With features inherited from CORBA, software components that work together can be written in multiple computer languages and run on multiple computers. In other words, it supports multiple platforms and can make remote procedure calls to execute, subroutines on another computer as defined by RMI.
The Java RMI-IIOP specification was created to simplify the development of CORBA applications, while preserving all major benefits. It was developed by Sun Microsystems and IBM, combining features of Java RMI technology with features of CORBA technology.
RMI-IIOP uses generated code for remote objects and does not require supplementary classes for non-trivial data, unlike CORBA. This results in less complexity and a smaller footprint. Both CORBA and RMI-IIOP utilize the General Inter-ORB Protocol communication standard.
RMI-IIOP is largely based on the Object by Value concept that serves as a container or direct replacement for CORBA structures, unions, sequences, arrays and strings.

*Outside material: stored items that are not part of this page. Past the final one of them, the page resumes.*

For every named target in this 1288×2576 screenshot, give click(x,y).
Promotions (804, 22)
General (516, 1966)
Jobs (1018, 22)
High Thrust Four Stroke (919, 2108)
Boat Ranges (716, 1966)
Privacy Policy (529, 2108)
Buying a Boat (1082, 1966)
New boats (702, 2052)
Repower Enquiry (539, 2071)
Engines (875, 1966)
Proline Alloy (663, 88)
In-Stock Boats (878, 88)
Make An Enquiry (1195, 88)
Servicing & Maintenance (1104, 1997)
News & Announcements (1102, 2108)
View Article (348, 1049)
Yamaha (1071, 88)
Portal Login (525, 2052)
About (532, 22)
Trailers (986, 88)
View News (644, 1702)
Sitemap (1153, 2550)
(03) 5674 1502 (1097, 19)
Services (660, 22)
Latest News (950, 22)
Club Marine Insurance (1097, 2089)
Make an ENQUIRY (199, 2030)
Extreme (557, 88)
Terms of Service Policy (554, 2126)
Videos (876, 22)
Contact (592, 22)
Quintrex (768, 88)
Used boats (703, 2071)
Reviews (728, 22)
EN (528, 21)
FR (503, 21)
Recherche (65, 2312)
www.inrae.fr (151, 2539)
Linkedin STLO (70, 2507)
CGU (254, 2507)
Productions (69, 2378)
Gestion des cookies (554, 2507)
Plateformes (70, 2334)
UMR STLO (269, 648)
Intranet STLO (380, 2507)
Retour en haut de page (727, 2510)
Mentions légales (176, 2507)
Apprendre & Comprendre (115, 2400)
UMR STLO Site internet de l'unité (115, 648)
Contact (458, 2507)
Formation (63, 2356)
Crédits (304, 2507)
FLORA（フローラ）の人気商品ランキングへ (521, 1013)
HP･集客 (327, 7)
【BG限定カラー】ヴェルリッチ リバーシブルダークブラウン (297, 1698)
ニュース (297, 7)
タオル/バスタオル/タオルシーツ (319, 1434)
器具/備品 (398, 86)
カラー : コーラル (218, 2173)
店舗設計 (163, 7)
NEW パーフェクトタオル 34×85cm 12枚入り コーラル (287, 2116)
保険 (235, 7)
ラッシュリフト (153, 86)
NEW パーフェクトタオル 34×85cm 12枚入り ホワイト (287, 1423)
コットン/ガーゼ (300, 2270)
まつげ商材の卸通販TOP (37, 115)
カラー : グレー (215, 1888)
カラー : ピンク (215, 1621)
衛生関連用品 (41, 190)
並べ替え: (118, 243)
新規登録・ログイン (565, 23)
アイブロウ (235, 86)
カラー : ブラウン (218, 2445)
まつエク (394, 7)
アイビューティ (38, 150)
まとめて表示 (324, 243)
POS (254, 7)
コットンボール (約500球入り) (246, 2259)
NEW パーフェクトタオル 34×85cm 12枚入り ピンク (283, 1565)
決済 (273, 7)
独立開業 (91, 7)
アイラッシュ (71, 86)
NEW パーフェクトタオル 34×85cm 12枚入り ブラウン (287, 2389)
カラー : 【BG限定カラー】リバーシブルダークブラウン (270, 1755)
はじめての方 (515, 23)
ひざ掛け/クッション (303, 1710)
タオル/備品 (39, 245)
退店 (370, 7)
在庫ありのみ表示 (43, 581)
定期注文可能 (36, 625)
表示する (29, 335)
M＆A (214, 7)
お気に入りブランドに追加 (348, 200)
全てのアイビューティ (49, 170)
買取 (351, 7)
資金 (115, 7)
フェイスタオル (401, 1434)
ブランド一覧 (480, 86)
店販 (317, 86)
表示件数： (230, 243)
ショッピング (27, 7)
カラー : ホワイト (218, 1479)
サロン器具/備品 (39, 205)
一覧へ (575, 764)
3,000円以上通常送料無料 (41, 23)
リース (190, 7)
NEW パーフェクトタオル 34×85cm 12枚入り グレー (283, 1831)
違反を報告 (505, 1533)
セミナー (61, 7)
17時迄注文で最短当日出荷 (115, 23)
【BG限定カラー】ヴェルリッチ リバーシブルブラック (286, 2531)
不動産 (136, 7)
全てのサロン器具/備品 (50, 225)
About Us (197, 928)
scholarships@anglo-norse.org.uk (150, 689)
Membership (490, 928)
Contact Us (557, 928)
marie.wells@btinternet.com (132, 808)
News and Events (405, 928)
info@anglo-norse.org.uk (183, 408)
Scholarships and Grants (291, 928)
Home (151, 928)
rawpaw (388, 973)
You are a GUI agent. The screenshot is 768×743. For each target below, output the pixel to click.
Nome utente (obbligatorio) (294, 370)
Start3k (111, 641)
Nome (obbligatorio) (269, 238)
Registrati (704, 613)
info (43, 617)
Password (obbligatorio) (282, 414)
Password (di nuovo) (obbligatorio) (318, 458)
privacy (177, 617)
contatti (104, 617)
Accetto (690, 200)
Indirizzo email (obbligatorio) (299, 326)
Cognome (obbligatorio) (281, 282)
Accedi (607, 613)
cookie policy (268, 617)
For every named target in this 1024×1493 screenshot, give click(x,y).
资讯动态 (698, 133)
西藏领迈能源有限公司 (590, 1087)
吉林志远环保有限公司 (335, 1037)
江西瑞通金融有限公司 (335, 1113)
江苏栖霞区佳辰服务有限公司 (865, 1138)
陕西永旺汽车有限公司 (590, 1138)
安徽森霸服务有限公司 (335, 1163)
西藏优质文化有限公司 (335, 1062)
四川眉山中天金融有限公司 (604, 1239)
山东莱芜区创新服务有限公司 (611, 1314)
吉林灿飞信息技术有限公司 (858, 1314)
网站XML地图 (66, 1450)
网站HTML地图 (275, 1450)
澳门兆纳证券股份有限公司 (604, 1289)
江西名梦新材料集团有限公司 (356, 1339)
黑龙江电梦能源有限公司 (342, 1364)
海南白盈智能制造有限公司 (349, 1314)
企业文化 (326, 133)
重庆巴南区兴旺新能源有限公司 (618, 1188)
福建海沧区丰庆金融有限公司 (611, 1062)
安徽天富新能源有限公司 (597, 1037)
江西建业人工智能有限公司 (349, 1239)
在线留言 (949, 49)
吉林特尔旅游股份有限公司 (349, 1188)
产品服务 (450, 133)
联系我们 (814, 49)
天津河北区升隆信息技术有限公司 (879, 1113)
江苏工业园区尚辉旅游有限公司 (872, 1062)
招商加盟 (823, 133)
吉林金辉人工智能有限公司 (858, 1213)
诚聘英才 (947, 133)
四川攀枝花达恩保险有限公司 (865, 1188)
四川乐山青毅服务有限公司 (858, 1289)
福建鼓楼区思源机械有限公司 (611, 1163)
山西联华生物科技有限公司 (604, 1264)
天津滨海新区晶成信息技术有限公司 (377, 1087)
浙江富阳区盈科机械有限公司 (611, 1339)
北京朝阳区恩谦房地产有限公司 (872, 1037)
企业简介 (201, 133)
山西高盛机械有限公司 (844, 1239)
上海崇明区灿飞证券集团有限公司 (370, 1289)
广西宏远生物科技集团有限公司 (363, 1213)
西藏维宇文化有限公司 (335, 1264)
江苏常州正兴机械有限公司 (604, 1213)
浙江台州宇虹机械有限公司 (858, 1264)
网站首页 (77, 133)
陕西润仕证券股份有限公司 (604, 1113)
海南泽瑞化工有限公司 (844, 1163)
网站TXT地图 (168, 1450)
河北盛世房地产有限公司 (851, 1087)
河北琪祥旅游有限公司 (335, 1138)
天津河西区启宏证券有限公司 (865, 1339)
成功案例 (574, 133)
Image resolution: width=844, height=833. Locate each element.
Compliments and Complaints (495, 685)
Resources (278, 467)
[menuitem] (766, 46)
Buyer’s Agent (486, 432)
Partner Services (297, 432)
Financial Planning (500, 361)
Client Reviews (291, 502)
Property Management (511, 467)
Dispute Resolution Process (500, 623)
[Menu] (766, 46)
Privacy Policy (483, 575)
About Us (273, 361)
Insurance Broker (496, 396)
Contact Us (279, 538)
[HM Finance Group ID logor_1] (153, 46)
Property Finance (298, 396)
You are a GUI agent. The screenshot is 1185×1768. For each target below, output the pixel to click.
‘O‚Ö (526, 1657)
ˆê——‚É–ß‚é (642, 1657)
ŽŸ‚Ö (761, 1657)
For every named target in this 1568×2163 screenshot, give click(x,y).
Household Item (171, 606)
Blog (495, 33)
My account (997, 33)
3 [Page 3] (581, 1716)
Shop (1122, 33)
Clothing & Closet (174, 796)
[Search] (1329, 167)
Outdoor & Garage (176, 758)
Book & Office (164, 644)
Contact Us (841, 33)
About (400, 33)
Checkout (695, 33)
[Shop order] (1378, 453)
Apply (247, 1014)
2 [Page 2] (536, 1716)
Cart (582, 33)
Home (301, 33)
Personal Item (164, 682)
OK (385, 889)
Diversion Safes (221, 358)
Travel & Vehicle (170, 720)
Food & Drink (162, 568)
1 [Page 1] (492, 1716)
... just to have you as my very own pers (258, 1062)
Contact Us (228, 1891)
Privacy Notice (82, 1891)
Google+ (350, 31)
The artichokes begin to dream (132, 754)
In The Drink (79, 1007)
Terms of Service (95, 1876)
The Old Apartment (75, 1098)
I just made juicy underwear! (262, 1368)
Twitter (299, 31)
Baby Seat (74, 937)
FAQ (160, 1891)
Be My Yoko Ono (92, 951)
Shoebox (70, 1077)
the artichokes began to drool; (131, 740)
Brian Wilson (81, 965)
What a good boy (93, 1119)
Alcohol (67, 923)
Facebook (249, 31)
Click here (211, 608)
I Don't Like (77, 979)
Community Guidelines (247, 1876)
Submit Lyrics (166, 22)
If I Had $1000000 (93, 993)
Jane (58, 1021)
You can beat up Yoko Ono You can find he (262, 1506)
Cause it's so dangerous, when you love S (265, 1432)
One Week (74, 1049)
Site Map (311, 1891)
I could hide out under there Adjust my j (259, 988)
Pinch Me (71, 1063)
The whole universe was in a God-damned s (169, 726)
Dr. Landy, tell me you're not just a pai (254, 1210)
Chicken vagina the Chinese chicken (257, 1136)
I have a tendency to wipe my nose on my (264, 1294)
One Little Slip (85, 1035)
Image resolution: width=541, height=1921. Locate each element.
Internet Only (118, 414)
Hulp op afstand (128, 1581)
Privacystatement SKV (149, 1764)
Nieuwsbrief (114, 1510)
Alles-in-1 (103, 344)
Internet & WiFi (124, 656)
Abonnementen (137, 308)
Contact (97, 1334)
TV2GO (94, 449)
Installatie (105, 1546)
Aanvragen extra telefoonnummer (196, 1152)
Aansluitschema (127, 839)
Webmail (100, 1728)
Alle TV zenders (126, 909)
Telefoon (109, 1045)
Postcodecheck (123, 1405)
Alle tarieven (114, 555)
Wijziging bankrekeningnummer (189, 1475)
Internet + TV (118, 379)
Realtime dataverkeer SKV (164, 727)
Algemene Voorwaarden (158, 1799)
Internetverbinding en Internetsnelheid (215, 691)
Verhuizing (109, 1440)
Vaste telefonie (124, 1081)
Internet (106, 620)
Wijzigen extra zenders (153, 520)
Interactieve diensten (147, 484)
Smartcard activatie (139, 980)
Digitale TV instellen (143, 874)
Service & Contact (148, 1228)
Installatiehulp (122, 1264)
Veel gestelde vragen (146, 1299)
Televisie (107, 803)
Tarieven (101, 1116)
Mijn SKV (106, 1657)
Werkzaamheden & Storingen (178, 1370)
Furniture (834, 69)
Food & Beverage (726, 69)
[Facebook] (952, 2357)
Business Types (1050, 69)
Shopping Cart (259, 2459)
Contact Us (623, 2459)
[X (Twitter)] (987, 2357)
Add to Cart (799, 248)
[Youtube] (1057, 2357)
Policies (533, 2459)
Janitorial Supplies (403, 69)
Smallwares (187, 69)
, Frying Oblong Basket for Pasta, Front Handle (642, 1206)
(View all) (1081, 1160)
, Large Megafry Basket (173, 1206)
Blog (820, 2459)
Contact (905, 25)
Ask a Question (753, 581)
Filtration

No separate IDL is necessary. Instead, the data structure definitions are discovered automatically via reflection mechanisms. However, it is possible to generate the IDL definitions for the involved RMI-IIOP data structures and use these definitions to exercise finer control between RMI-IIOP and CORBA communicating partners.
Recent versions of RMI-IIOP derive their servants from the standard
Servant class. Hence, it is possible to connect them to a CORBA ORB manually, involving one or more of Portable Object Adapters, Portable Interceptors, CORBA naming services, along with other standard CORBA features.